It was a quiet week, geomagnetically speaking, with the Kp index generally not rising above two. But a lack of sunspots didn’t help HF propagation, which was decidedly uninspiring. There were some highlights though, mostly on FT8. Columbia was decoded on Wednesday evening on 15 metres at a time when CW and SSB users might have thought the band was dead. FT8’s ability to dig out signals that are below the noise level is saving the day in terms of DX being workable.
On a brighter note, in a new paper, scientists predict that the current solar cycle 24 will end in the first half of 2020, kicking off the growth of solar cycle 25 very shortly after. The paper, from the US National Center for Atmospheric Research, is based on a new theory that tsunamis of plasma race through the Sun’s interior and trigger the birth of the next sunspot cycle.
Meanwhile NOAA predicts that next week the solar flux index will remain low with an estimate of 68-70. A total lack of Earth-facing coronal holes is good news, with the Kp index remaining at around two.
Finally, we are starting to see the gradual change to autumnal HF conditions, which will bring better DX working over the next couple of months. The Propquest site shows that the maximum usable frequency is now hitting more than 18MHz over a 3,000km path at times, so 17m is becoming quite usable as we exit the summer doldrums. It is also still showing an uplift in the critical frequency after dark on most days, which could bring some DX surprises.
VHF and up:
The coming week will suit VHFers who like to rise early, so set those alarms to get the best DX opportunities. The week will start with high pressure over the country and, except for a brief period when low pressure moves across the far north of Britain this Saturday, the 14th, it’s pretty much a tropo story all the way. When there is still summer warmth around, it’s worth noting that the strong lift conditions in the early morning usually fade as the temperature rises. So it’s really an early bird that catches the worm for tropo!

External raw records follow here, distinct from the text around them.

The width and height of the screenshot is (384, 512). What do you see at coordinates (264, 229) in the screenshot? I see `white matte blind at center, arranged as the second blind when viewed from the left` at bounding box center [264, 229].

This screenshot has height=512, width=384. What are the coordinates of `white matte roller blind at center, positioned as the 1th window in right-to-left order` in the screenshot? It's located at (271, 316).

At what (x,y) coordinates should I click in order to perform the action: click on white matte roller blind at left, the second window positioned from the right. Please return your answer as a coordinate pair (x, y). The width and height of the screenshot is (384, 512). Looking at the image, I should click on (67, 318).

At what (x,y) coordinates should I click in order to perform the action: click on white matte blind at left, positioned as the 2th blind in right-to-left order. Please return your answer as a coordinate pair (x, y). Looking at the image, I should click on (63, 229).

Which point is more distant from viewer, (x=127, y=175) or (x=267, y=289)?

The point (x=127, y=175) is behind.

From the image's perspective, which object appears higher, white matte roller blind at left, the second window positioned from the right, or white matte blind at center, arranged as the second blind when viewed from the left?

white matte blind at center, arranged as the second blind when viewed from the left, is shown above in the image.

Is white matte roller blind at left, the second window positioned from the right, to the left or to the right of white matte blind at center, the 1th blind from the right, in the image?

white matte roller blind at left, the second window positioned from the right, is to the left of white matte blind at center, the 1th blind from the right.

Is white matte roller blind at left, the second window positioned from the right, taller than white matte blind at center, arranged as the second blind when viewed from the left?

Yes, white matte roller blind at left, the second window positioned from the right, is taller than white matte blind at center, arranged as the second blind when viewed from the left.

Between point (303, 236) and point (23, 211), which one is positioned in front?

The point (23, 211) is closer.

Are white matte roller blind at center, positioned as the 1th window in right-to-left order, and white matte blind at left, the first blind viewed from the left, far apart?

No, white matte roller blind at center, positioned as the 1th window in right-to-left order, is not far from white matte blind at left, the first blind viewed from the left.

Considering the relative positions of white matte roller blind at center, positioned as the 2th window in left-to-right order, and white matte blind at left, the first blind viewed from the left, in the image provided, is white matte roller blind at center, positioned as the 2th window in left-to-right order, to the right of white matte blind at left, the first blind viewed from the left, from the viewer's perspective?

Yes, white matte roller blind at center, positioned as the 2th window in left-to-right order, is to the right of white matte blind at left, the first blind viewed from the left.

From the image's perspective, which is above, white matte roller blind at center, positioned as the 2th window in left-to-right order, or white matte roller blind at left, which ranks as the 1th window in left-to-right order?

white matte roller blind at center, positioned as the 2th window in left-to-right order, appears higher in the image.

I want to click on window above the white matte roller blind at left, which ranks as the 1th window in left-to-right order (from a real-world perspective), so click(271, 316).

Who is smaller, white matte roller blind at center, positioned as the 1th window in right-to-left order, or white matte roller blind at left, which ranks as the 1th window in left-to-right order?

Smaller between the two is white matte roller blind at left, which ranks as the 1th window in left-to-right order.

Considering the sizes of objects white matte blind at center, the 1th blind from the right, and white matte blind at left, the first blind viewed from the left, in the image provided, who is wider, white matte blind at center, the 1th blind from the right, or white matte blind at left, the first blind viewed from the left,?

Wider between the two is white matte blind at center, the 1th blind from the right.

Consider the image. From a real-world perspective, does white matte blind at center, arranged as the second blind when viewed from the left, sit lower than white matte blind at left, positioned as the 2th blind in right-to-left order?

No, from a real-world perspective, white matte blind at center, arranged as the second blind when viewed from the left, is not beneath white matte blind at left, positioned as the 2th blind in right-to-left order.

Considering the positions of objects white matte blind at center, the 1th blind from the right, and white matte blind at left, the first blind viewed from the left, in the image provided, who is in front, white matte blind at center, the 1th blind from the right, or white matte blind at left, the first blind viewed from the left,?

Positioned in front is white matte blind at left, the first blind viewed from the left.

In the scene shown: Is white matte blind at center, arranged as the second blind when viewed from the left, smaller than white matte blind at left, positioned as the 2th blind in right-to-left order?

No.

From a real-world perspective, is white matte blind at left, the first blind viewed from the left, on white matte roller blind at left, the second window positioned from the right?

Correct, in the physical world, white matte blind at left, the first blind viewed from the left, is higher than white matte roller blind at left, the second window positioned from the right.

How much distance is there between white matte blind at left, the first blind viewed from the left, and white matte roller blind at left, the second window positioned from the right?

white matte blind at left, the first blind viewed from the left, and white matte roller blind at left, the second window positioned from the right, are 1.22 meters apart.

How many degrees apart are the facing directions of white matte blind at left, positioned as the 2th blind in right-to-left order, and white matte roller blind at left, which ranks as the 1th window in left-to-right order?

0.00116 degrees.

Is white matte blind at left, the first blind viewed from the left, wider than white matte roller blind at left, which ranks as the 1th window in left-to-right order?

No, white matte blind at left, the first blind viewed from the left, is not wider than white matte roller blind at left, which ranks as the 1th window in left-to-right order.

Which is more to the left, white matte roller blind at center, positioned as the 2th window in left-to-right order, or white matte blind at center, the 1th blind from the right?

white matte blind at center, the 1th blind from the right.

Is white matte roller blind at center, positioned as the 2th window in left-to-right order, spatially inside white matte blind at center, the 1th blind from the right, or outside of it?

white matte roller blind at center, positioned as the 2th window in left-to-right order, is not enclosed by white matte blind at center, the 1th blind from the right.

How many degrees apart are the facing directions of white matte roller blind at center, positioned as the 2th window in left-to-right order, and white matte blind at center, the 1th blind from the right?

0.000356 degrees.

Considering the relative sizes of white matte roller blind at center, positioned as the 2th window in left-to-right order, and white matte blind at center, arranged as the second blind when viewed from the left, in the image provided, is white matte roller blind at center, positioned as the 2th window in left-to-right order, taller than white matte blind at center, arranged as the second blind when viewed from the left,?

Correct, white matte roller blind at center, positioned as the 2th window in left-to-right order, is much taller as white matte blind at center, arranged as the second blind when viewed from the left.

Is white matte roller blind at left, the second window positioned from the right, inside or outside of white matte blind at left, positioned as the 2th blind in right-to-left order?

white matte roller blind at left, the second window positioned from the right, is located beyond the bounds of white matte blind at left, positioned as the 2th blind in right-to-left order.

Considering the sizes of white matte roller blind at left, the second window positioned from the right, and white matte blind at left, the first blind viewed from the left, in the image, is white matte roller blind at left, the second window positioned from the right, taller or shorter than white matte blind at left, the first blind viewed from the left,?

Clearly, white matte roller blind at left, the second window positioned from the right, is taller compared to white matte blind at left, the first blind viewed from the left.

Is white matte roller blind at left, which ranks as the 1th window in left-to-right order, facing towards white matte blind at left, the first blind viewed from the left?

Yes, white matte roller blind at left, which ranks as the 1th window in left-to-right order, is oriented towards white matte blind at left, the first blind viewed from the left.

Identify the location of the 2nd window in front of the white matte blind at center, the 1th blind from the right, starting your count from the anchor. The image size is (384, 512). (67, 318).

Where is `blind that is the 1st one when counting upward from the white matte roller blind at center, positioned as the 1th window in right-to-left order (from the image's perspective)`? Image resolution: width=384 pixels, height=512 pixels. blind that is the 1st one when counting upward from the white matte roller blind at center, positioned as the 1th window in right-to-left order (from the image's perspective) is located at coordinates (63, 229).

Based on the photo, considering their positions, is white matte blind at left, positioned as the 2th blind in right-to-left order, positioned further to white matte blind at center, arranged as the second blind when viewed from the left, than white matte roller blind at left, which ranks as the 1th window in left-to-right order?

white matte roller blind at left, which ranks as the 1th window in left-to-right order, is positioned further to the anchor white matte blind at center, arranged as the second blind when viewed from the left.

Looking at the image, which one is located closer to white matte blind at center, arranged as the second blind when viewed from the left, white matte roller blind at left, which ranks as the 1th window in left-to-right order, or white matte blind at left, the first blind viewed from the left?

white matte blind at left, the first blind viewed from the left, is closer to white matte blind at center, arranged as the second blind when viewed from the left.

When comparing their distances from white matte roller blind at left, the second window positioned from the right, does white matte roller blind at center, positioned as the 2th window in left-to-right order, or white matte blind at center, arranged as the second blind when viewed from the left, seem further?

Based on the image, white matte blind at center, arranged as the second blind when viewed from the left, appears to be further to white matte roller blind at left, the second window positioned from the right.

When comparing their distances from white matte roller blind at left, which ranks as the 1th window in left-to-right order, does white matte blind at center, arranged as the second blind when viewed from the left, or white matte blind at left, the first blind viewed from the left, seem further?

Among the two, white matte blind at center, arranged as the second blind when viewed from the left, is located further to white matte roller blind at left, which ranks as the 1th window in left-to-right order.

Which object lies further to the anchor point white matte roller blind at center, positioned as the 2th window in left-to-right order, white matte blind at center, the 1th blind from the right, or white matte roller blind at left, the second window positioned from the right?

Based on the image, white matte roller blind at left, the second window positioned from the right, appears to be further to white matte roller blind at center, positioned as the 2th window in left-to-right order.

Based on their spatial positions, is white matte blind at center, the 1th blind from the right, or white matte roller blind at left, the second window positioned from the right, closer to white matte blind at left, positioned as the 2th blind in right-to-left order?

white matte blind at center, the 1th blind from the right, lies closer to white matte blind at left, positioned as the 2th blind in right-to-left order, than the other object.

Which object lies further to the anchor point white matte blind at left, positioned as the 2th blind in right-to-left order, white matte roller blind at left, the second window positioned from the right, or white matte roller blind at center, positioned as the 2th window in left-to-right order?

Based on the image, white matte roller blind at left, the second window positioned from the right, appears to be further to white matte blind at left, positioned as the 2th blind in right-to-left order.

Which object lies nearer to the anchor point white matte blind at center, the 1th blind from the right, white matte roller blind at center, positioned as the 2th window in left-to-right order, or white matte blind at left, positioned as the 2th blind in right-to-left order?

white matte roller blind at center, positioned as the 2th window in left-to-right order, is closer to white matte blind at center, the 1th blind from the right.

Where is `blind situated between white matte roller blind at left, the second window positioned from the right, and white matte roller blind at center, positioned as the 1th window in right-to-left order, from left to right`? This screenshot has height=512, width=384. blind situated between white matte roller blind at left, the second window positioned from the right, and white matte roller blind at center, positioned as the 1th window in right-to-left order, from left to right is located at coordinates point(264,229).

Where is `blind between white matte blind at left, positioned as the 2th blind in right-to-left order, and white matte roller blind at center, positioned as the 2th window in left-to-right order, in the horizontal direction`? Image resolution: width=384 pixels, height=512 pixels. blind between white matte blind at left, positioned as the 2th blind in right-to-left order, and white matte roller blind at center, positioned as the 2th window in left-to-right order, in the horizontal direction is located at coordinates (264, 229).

Last Friday saw Moon apogee, when it is at its furthest point from Earth, and Moon declination goes positive this Sunday, so EME conditions will improve as the week progresses. The Moon will rise higher in the sky at zenith and will be above 50 degrees elevation in southern England in the early hours of Thursday. Sky noise on 144MHz starts the week at a low of around 250 kelvin, and path losses will fall.
There are no major meteor showers this week, but the September Epsilon-Perseids minor shower, though past its peak, continues to be active until around 21 September. Check the early hours before dawn for the best random meteors.